[Stored items]
* * * * * * * * *

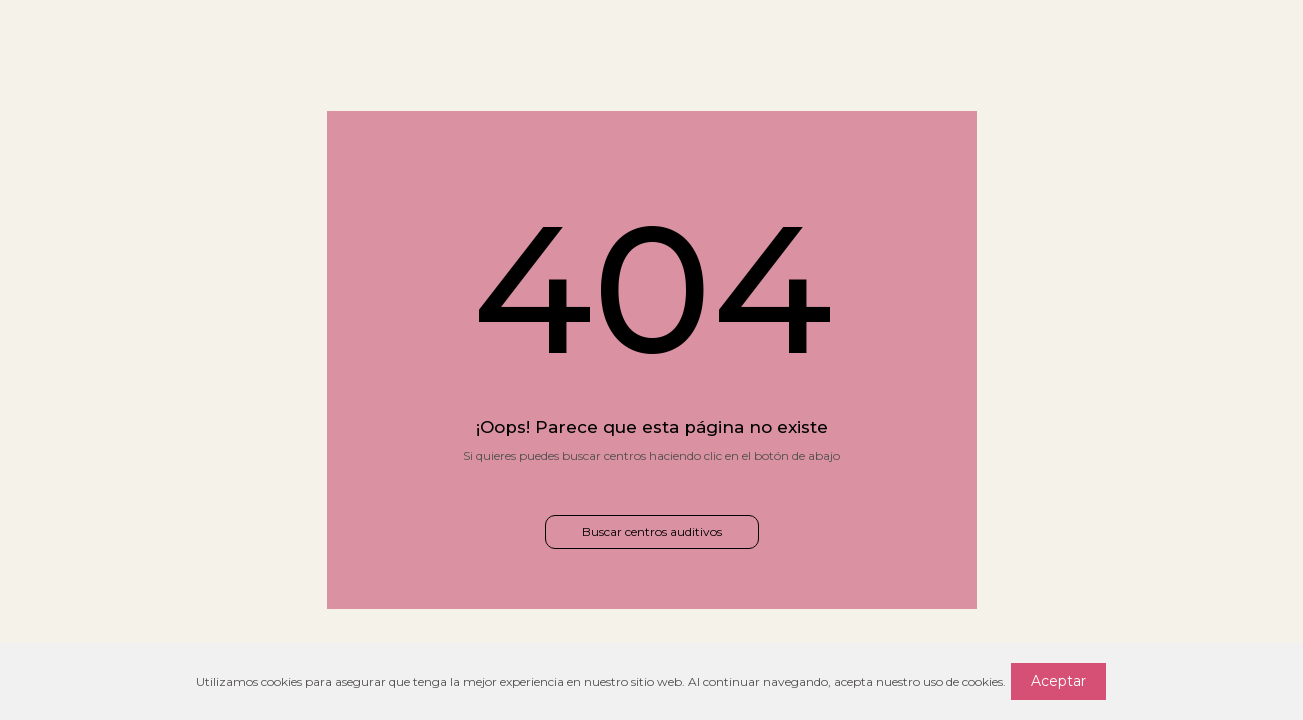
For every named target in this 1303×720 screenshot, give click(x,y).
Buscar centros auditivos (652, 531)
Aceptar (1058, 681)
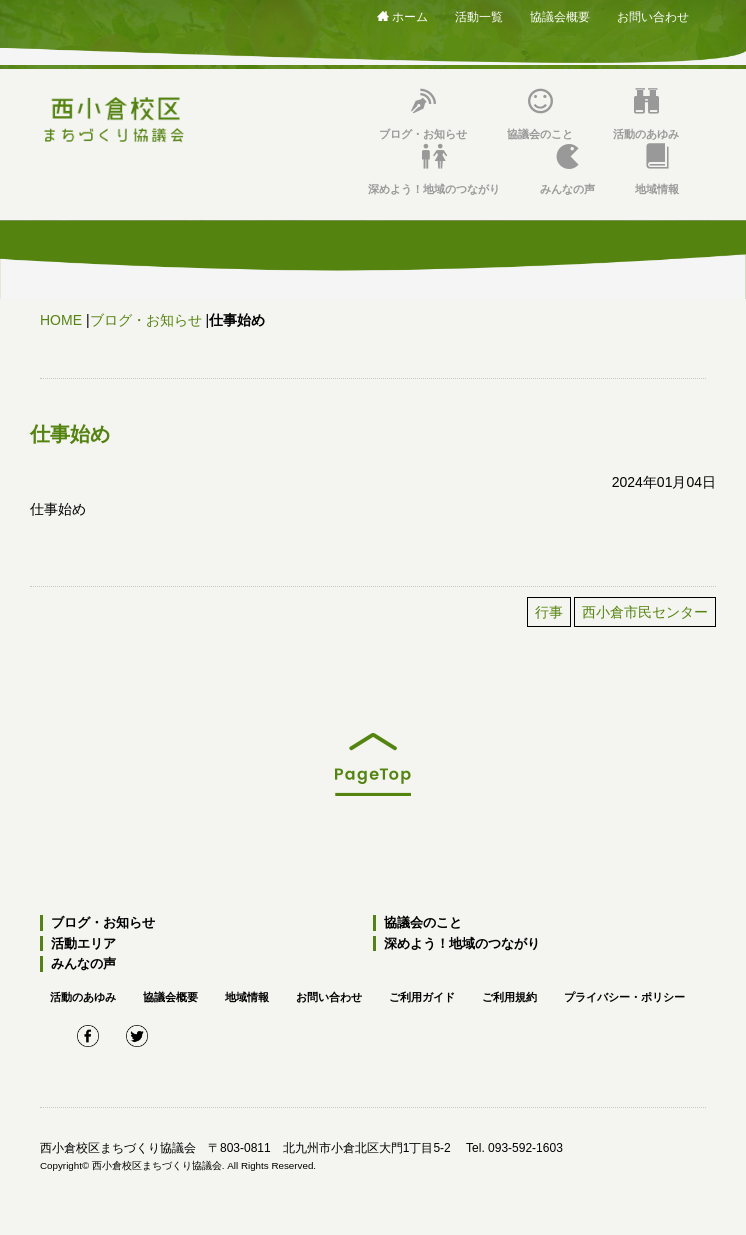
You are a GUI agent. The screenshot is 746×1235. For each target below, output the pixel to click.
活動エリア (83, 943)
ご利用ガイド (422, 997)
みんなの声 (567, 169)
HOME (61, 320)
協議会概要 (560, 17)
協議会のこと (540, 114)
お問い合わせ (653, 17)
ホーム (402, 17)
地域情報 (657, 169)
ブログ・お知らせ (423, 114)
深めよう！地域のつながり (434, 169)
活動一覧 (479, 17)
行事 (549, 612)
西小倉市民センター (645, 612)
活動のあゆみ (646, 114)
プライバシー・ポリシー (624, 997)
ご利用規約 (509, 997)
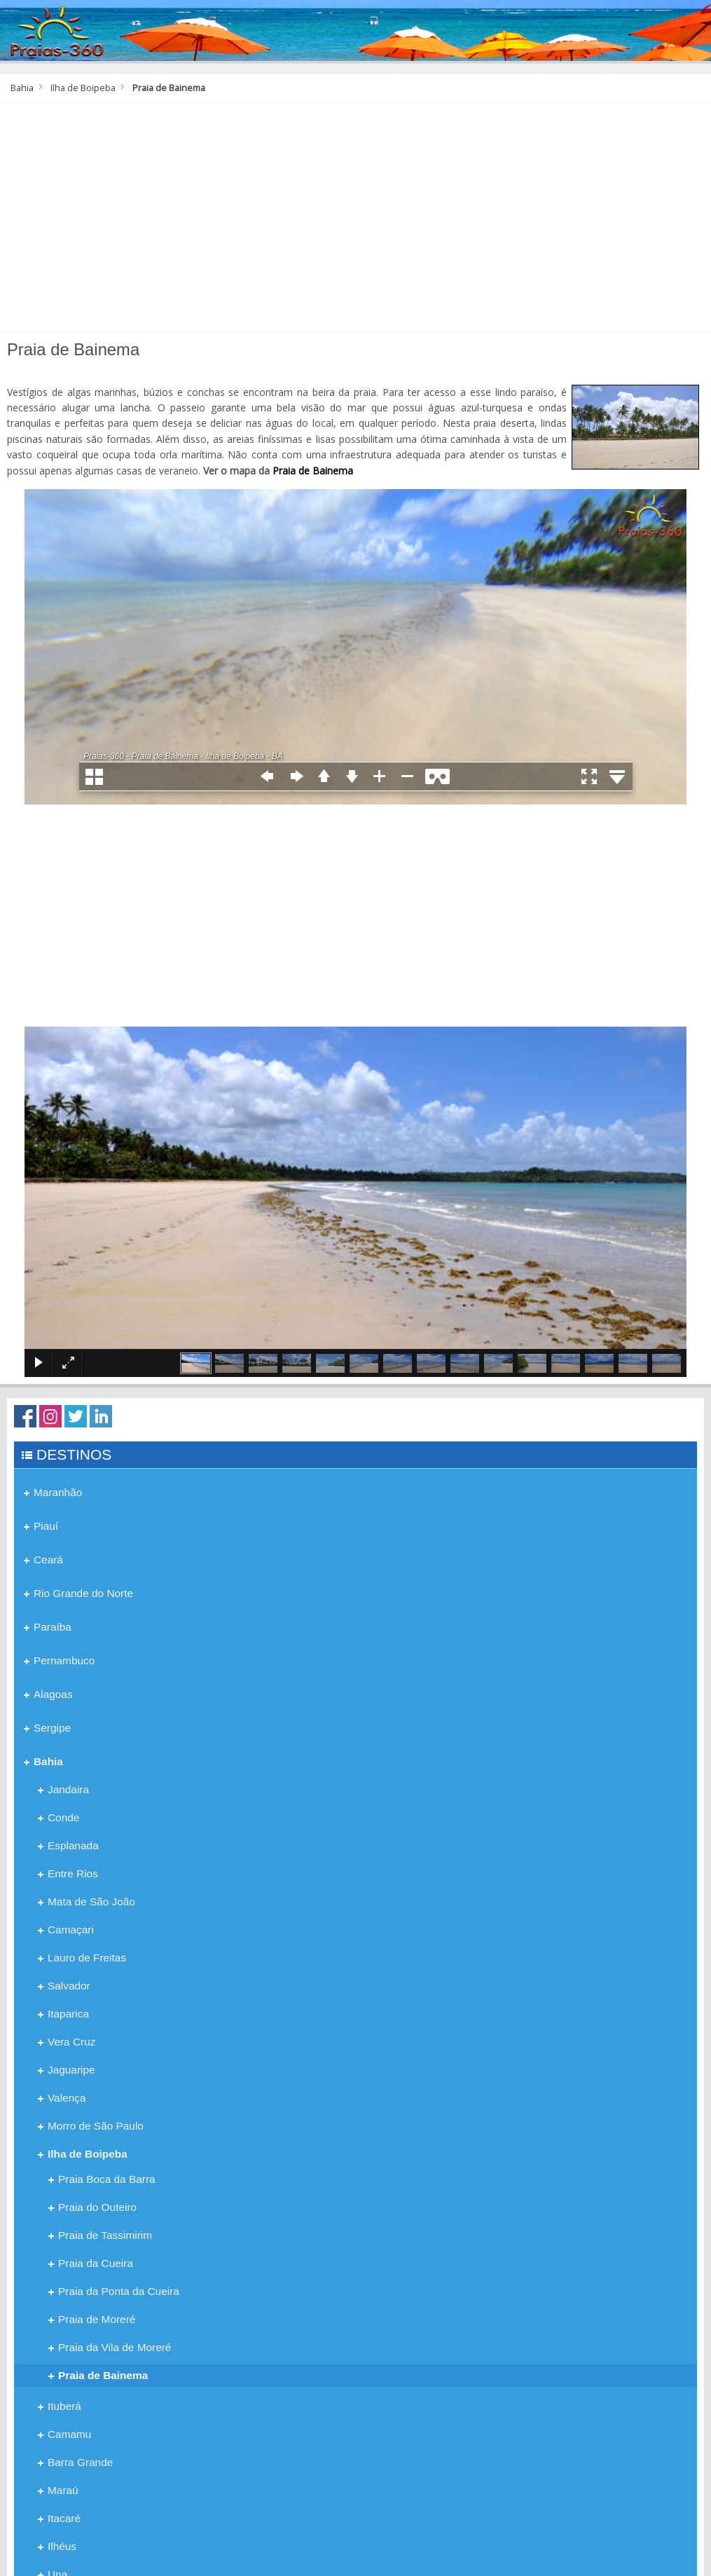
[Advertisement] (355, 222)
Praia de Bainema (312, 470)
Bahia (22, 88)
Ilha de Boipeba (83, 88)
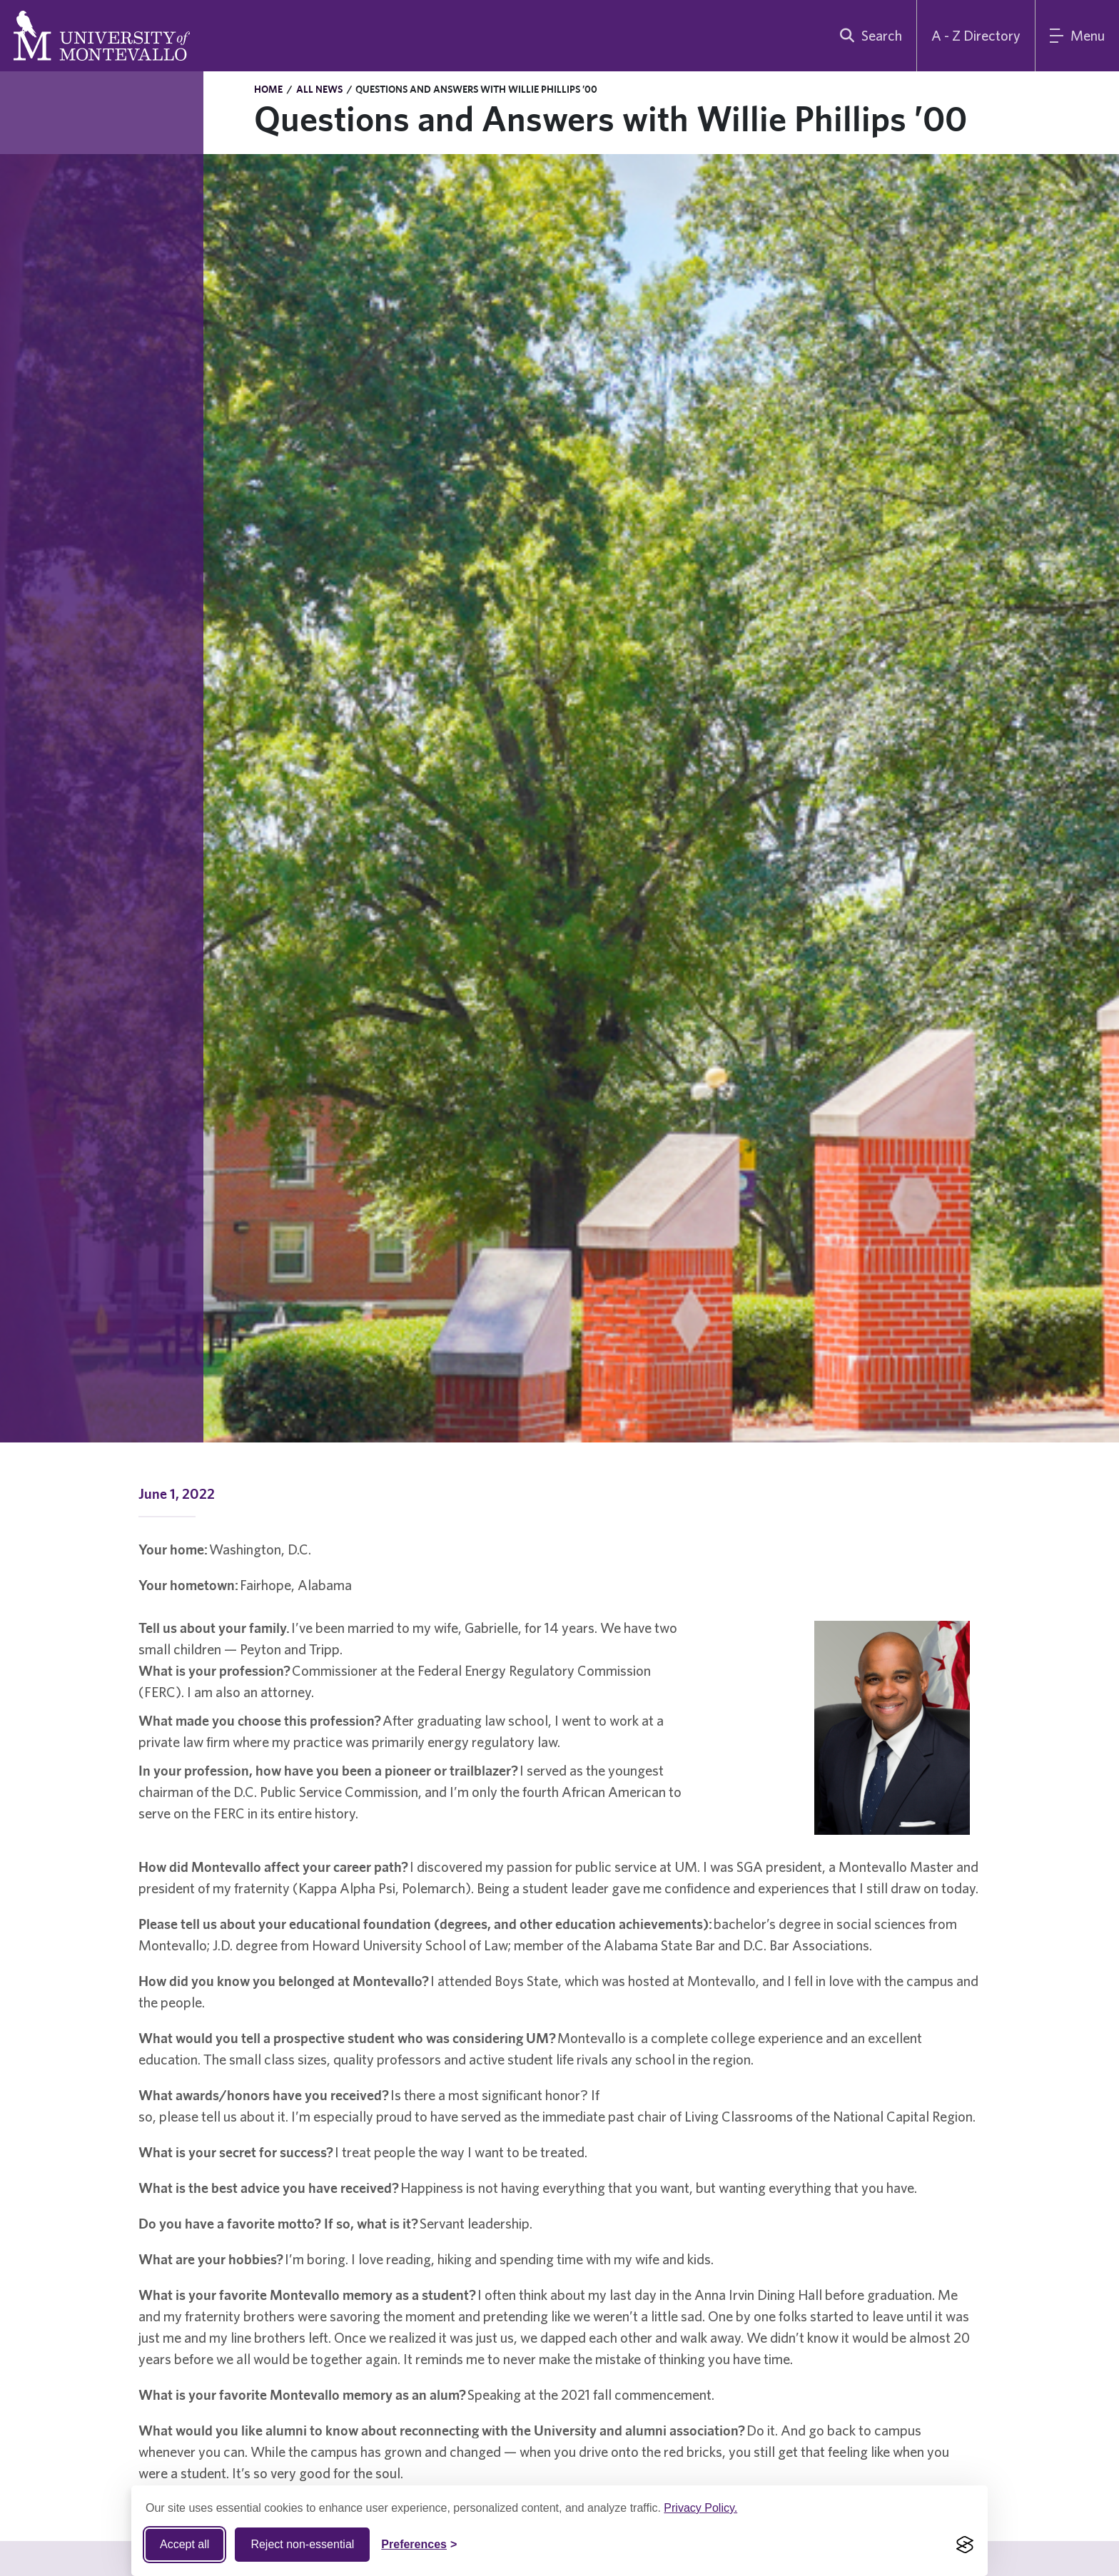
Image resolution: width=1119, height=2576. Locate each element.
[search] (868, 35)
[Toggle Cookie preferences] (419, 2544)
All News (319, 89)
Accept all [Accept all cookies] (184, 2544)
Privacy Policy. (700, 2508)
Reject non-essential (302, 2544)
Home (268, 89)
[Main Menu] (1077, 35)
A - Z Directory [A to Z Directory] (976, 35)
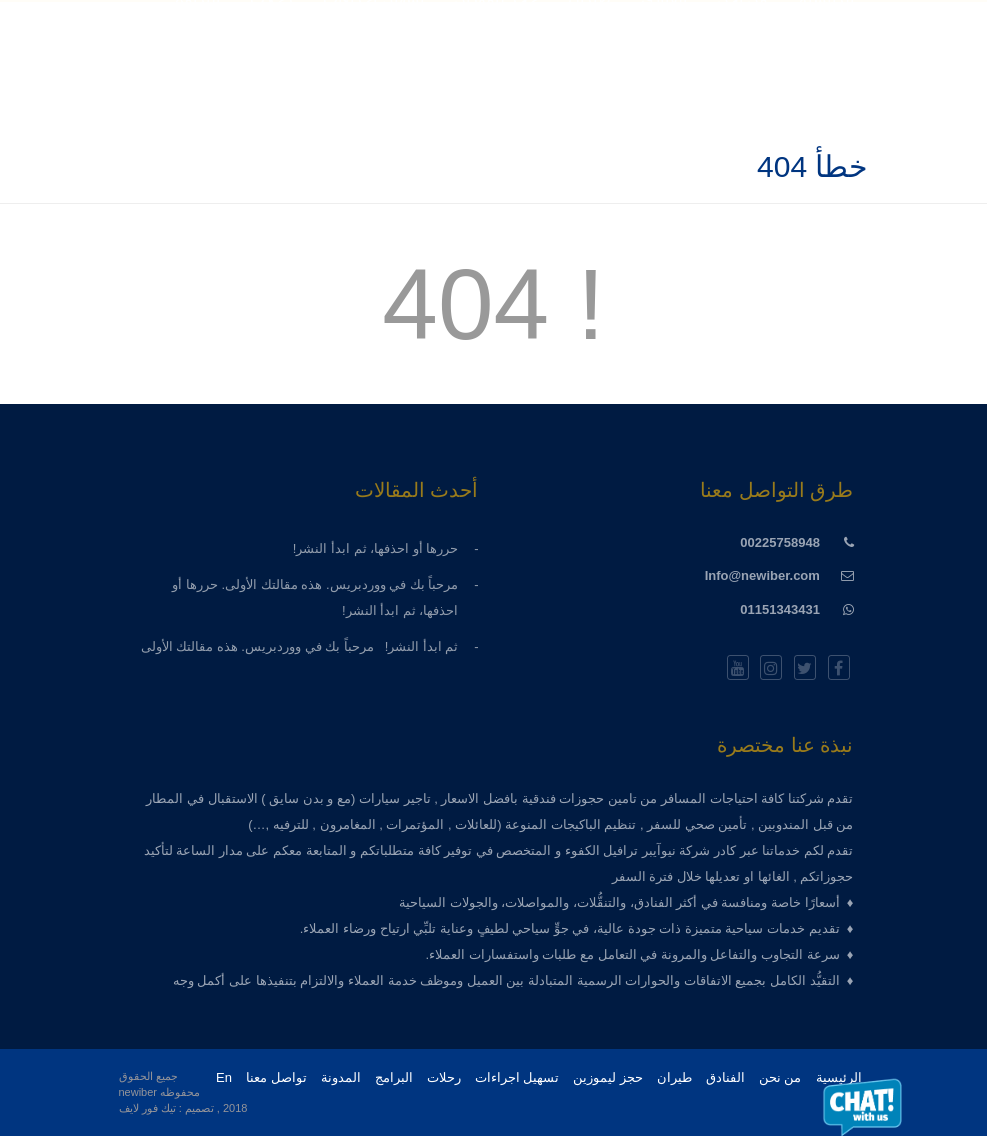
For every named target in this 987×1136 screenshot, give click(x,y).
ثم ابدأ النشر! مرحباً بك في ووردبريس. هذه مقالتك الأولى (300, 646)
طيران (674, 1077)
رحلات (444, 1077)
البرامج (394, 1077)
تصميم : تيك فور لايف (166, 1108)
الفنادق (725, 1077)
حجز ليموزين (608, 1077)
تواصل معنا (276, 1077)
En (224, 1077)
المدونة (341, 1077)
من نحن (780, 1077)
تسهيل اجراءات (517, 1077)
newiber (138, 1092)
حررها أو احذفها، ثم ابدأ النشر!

* * * * * * * * *

Up to and including the line that holds "[Advertisement] (355, 222)", restate word for word each line of the records from their start, and only those lines, leaving out the pictures.

- [Task output]:
For every named target in this 1303×720 screenshot, give click(x,y).
Buscar centros auditivos (652, 531)
Aceptar (1058, 681)
You are a GUI agent. The screenshot is 746×1235. For each target below, output the pixel to click.
活動エリア (83, 943)
ご利用ガイド (422, 997)
みんなの声 (567, 169)
HOME (61, 320)
協議会概要 (560, 17)
協議会のこと (540, 114)
お問い合わせ (653, 17)
ホーム (402, 17)
地域情報 (657, 169)
ブログ・お知らせ (423, 114)
深めよう！地域のつながり (434, 169)
活動一覧 (479, 17)
行事 (549, 612)
西小倉市民センター (645, 612)
活動のあゆみ (646, 114)
プライバシー・ポリシー (624, 997)
ご利用規約 (509, 997)
[Advertisement] (355, 222)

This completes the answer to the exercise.